President Biden has fired the general counsel of the National Labor Relations Board (NLRB) after he refused to step down.
Biden asked Peter Robb, a Trump appointee, to resign on Wednesday. He refused to resign and was fired later that day, a White House spokesman confirmed to The Hill.
Robb was sworn in in November 2017 for a four-year term expected to end in November. NLRB is an independent bureau that is managed by a five-member board and a general counsel.
In a letter to the White House obtained by Bloomberg Law, Robb said he would not step down and that his resignation would “permanently undermine” the work of the agency.
“I respectfully refuse to step down from my four-year term as General Counsel of NLRB less than 10 months before my term expires,” wrote Robb.
The NLRB website states that Robb’s “duty period”, which began on November 11, 2017, ended on Wednesday.
Biden’s choice of the next NLRB adviser will have to be confirmed by the Senate, and the Democratic choice would work with the current board of one Democrat and three Republicans, with one vacancy.
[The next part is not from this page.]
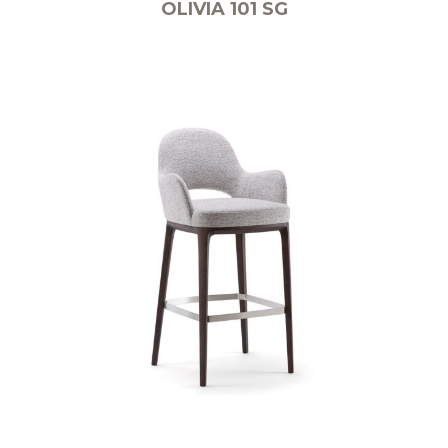
OLIVIA 101 SG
A general adviser to the NLRB has not been asked to resign since 1950, when President Truman filed for Robert Denham’s resignation over an anti-union law, Bloomberg Law reported.
Representative Virginia Foxx (NC), the top Republican on the House Education and Labor Committee, criticized Biden on Wednesday for calling for Robb’s resignation, saying that his calls for unity and civil discourse “already turn out to be empty aspirations.”
“The Biden government appears to be rewarding their friends in Big Labor on day one for this inappropriate demand that NLRB General Counsel Robb resign immediately or be forcibly removed,” Foxx said in a statement.
Biden has now selected Lauren McFerran as chairman of NLRB. McFerran had served on the board since December 2014 and was confirmed in July for another term ending December 2024.